Input data:
-.-.-

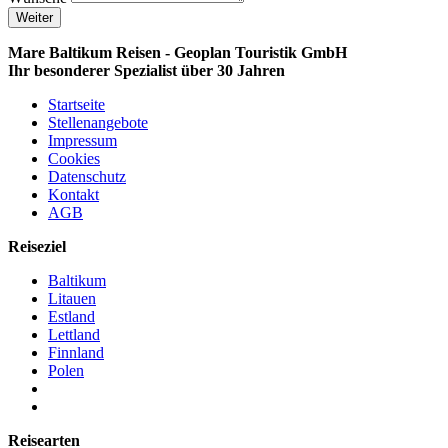
Weiter
Mare Baltikum Reisen - Geoplan Touristik GmbH
Ihr besonderer Spezialist über 30 Jahren
Startseite
Stellenangebote
Impressum
Cookies
Datenschutz
Kontakt
AGB
Reiseziel
Baltikum
Litauen
Estland
Lettland
Finnland
Polen
Reisearten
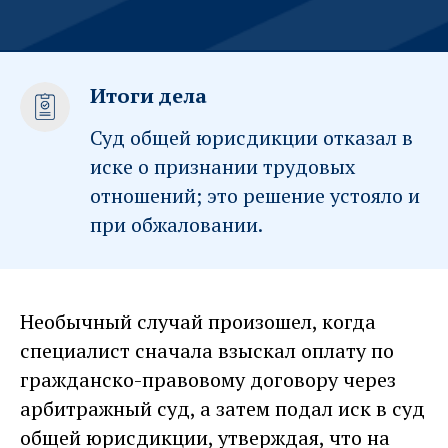
Итоги дела
Суд общей юрисдикции отказал в
иске о признании трудовых
отношений; это решение устояло и
при обжаловании.
Необычный случай произошел, когда
специалист сначала взыскал оплату по
гражданско-правовому договору через
арбитражный суд, а затем подал иск в суд
общей юрисдикции, утверждая, что на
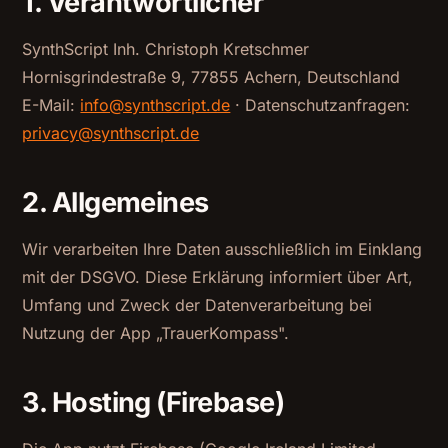
1. Verantwortlicher
SynthScript Inh. Christoph Kretschmer
Hornisgrindestraße 9, 77855 Achern, Deutschland
E-Mail:
info@synthscript.de
· Datenschutzanfragen:
privacy@synthscript.de
2. Allgemeines
Wir verarbeiten Ihre Daten ausschließlich im Einklang
mit der DSGVO. Diese Erklärung informiert über Art,
Umfang und Zweck der Datenverarbeitung bei
Nutzung der App „TrauerKompass".
3. Hosting (Firebase)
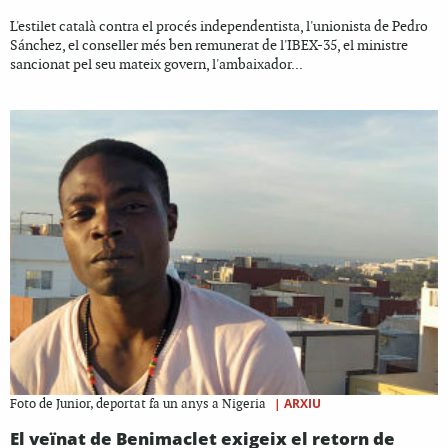
L'estilet català contra el procés independentista, l'unionista de Pedro
Sánchez, el conseller més ben remunerat de l'IBEX-35, el ministre
sancionat pel seu mateix govern, l'ambaixador...
|
ARXIU
Foto de Junior, deportat fa un anys a Nigeria
El veïnat de Benimaclet exigeix el retorn de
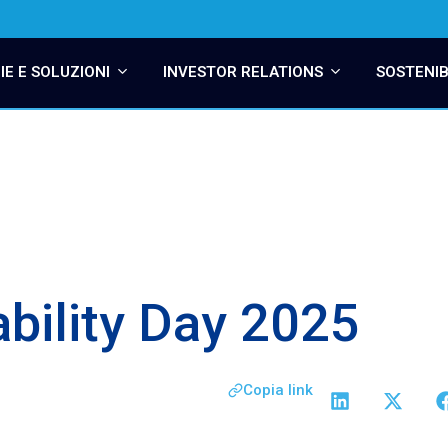
E E SOLUZIONI
INVESTOR RELATIONS
SOSTENIB
bility Day 2025
Copia link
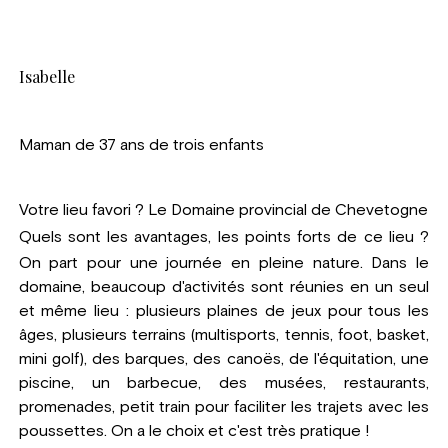
Isabelle
Maman de 37 ans de trois enfants
Votre lieu favori ?
Le Domaine provincial de Chevetogne
Quels sont les avantages, les points forts de ce lieu ?
On part pour une journée en pleine nature. Dans le
domaine, beaucoup d'activités sont réunies en un seul
et même lieu : plusieurs plaines de jeux pour tous les
âges, plusieurs terrains (multisports, tennis, foot, basket,
mini golf), des barques, des canoës, de l'équitation, une
piscine, un barbecue, des musées, restaurants,
promenades, petit train pour faciliter les trajets avec les
poussettes. On a le choix et c'est très pratique !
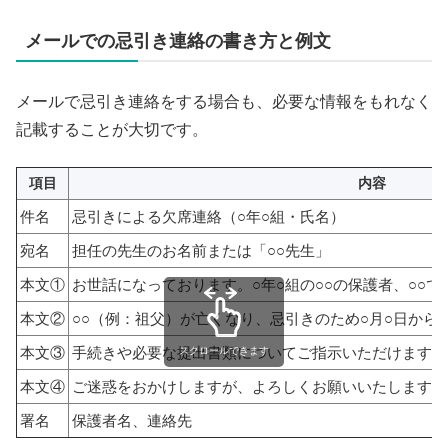
メールでの忌引き連絡の書き方と例文
メールで忌引き連絡をする場合も、必要な情報をもれなく
記載することが大切です。
項目
内容
件名
忌引きによる欠席連絡（○年○組・氏名）
宛名
担任の先生のお名前または「○○先生」
本文①
お世話になっております。○年○組の○○の保護者、○○で
本文②
○○（例：祖父）が亡くなり、忌引きのため○月○日から
本文③
手続きや必要な提出書類についてご指示いただけますと
スクロールできます
本文④
ご迷惑をおかけしますが、よろしくお願いいたします。
署名
保護者名、連絡先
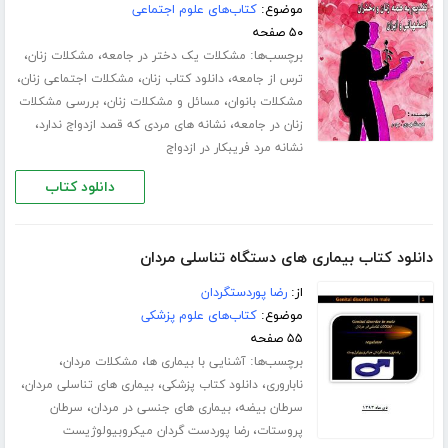
موضوع:
کتاب‌های علوم اجتماعی
۵۰ صفحه
برچسب‌ها:
،
،
مشکلات یک دختر در جامعه
مشکلات زنان
،
،
،
ترس از جامعه
دانلود کتاب زنان
مشکلات اجتماعی زنان
،
،
مشکلات بانوان
مسائل و مشکلات زنان
بررسی مشکلات
،
،
زنان در جامعه
نشانه های مردی که قصد ازدواج ندارد
نشانه مرد فریبکار در ازدواج
دانلود کتاب
دانلود کتاب بیماری های دستگاه تناسلی مردان
از:
رضا پوردستگردان
موضوع:
کتاب‌های علوم پزشکی
۵۵ صفحه
برچسب‌ها:
،
،
آشنایی با بیماری ها
مشکلات مردان
،
،
،
ناباروری
دانلود کتاب پزشکی
بیماری های تناسلی مردان
،
،
سرطان بیضه
بیماری های جنسی در مردان
سرطان
،
پروستات
رضا پوردست گردان میکروبیولوژیست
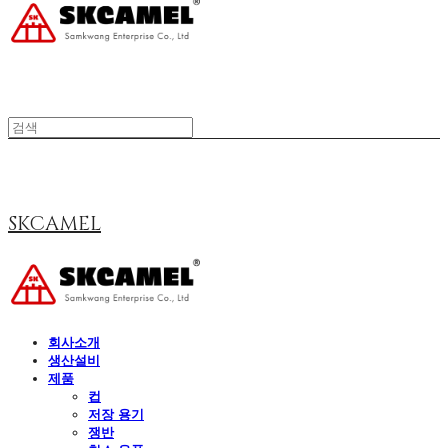
SKCAMEL
회사소개
생산설비
제품
컵
저장 용기
쟁반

-.-.-

What is expected: Within the listing above, find every line containing the string "پزشکی" and return it.

Exercise output:
کتاب‌های علوم پزشکی
دانلود کتاب پزشکی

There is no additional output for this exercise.